The challenge - well actually two challenges - was to use a lot of journalling and the other to use bunting.
Sometimes it is the small things that mean so much, isn't it? The small moments that are memorable for a specific reason. And this was about one of those relatively small moments that really had an impact. And this page is also a page that i think encapsulates scrapping. It is not a great work of art. It is simple (though it took ages to find the right pictures) and basic and it is all about the text. It is about that which we as scrappers hold most dear - memories. And memories are often about the little things in life. The trivia that colours our world and often marks our hearts forever. Scrapping often records the things that we might otherwise forget and the things we never should!
The page was sparked because of a few moments on TV that were the culmination of several days of observation and celebration. Those few moments were when Gary Barlow led the Queen onto the stage at the end of the Diamond Jubilee Concert and I was incredibly moved by it. I have never seen anyone look so proud, so humble, so smart, so solicitous, so caring and it really touched me. Having watched the documentary about how the Jubilee song 'Sing' was created, having watched the concert and having grown over recent years to really like and respect gary Barlow, those few moments of tenderness summed up so much about how I felt about the entire Jubilee celebrations. It was a moment ... but one I wanted to record and keep. I am a great believer in that if something is special to YOU, you should cherish it and remember it. I LOVE that I scrap!
Anyway - here is the page (and a 12 x 12 for me which is more unusual these days)
Under the main picture which is stitched on to make a pocket- and yes these are all photos snaffled from the internet after a fair bit of trawling - there is a pull out card with the album cover and some more text. Yes even more text!
This is a close up of the text for those who want to see it, though much reflects what I have already written in this post.
and there is even a little bit of bunting sprinkled around ... after all, it WAS the Jubilee.
Today I am thankful for
- a little time to scrap and record a memory
and of course I must post this here too
No photo of the day yet - I plan on taking it later.
My page a day calendar today is
I rolled down the window of my ’58 Plymouth, hoping the cool early-morning air would help me stay awake. I was driving back to the Hutchinson Naval Air base, where I was stationed, about 70 miles from my hometown. I’d just spent an off-duty weekend with my mom and girlfriend. I had to be back on base by 6:00 A.M.
Usually, I’d drive back early Sunday evening so that I’d get to the base with time to spare. But last night, I’d stayed later than usual, not wanting the weekend to end. “You look so sleepy,” Mom said, convincing me to take a nap before heading back. She woke me at 4:00 A.M. I quickly hugged her good-bye and drove off. But I couldn’t stop yawning.
About halfway back to the base, I dozed off.
“Everett!” A voice shouting my name jolted me awake. A hand gripped my left shoulder and shook me. Hard.
Groggy, I opened my eyes. I was heading straight for a ditch on the other side of the highway! I jerked the steering wheel, got back on the road, and pulled over.

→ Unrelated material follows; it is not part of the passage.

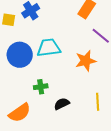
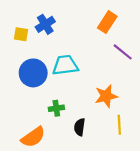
orange star: (86, 61) -> (106, 96), moved
black semicircle: (62, 104) -> (80, 127), turned -56

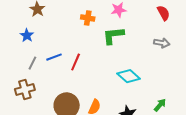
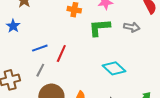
gray arrow: (162, 43) -> (132, 27), moved
gray line: (32, 63) -> (40, 70), moved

I got out of the car, rubbing my shoulder. Someone had grabbed me. I could still feel it. But that was impossible. I peered through the window to the backseat just to make sure no one was there. It was just me on this dark stretch of highway. Shaken, I climbed back into the car and drove on to the base.
I called Mom right away. “You’ll never believe what happened,” I said, telling her of the mysterious force that woke me just in time.
“I’m so glad you’re safe, honey,” she said. “About a half hour after you left, I felt an urgency to pray for you. I prayed you’d stay awake.”
A half hour after I’d left. Just when I’d needed waking. I knew then someone had been in my car, someone who made sure my mom’s prayers were answered.